Nivelo Guide
Most DELE B2 candidates lose points in the speaking exam not because they can't speak Spanish — but because they don't know what the task is actually asking them to do.
Here's how to walk into Tareas 3 and 4 with a structure that works, every time.
You Can Have a Full Conversation in Spanish and Still Fail This Exam
That's the uncomfortable truth about the DELE B2 oral exam. Fluency alone doesn't get you through Tareas 3 and 4. Plenty of candidates who speak confidently in real life walk out of the exam room having underperformed — because they treated the Valoración like a casual chat and the Negociación like a debate they needed to 'win.'
The DELE B2 oral exam (Prueba 3: Expresión e Interacción Orales) is 20 minutes long, split across four tasks. Tareas 1 and 2 involve describing an image and giving a short prepared talk. Then come Tareas 3 and 4 — the ones that trip people up. These are interactive, spontaneous, and assessed on very specific criteria that most preparation materials barely explain. This post fixes that.
What Are the Valoración and Negociación Tasks, Exactly?
Tarea 3 is the Valoración. You're shown a short text — usually a proposal, a news item, or a social scenario — and asked to give your opinion on it. The examiner then asks you follow-up questions. This lasts around 4–5 minutes. It's not a monologue; you're expected to develop a real position and defend it under questioning.
Tarea 4 is the Negociación. You and the examiner (who plays a role — a colleague, a neighbor, a flatmate) have to reach an agreement on something. Maybe you're deciding how to redecorate a shared office, how to organize a community event, or how to split responsibilities on a group project. The scenario is always mildly conflictual — you have different starting points, and the task is to negotiate toward a solution.
According to the Instituto Cervantes's official DELE exam guide, both tasks are assessed on coherence, fluency, range of vocabulary, grammatical accuracy, and — crucially — interactional competence. That last one is what most candidates ignore completely.
What Does 'Interactional Competence' Actually Mean for Scoring?

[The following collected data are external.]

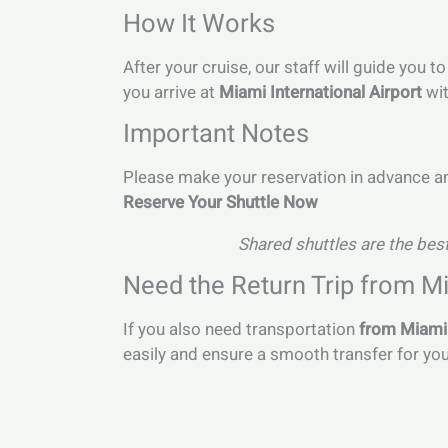
How It Works
After your cruise, our staff will guide you 
you arrive at
Miami International Airport
wit
Important Notes
Please make your reservation in advance and
Reserve Your Shuttle Now
Shared shuttles are the best
Need the Return Trip from Mi
If you also need transportation
from Miami 
easily and ensure a smooth transfer for yo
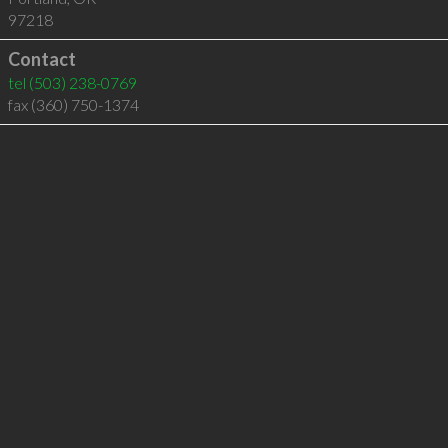
97218
Contact
tel
(503) 238-0769
fax (360) 750-1374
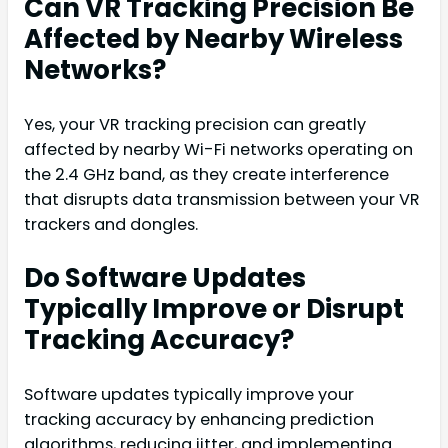
Can VR Tracking Precision Be
Affected by Nearby Wireless
Networks?
Yes, your VR tracking precision can greatly
affected by nearby Wi-Fi networks operating on
the 2.4 GHz band, as they create interference
that disrupts data transmission between your VR
trackers and dongles.
Do Software Updates
Typically Improve or Disrupt
Tracking Accuracy?
Software updates typically improve your
tracking accuracy by enhancing prediction
algorithms, reducing jitter, and implementing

Interactional competence means you can hold up your side of a real conversation — not just produce correct sentences, but respond appropriately, take turns, ask for clarification, show you're listening, and steer the exchange. The CEFR Companion Volume (Council of Europe, 2020) describes B2-level spoken interaction as being able to 'participate actively in discussion in familiar contexts, accounting for and responding to the views of others.'
In practice, this means the examiner is watching for: Do you build on what they said, or just wait for them to stop talking? Do you ask a question back? Do you soften disagreement or just flatly contradict? These micro-moves are what separate a score in the upper descriptors from a technically fluent but interactionally flat performance.
A candidate who says 'No, I disagree, that idea is bad' scores lower than one who says 'I see what you mean, but wouldn't it be a problem if...?' — even if the underlying Spanish is identical. This is fixable. It's a structural habit, not a fluency issue.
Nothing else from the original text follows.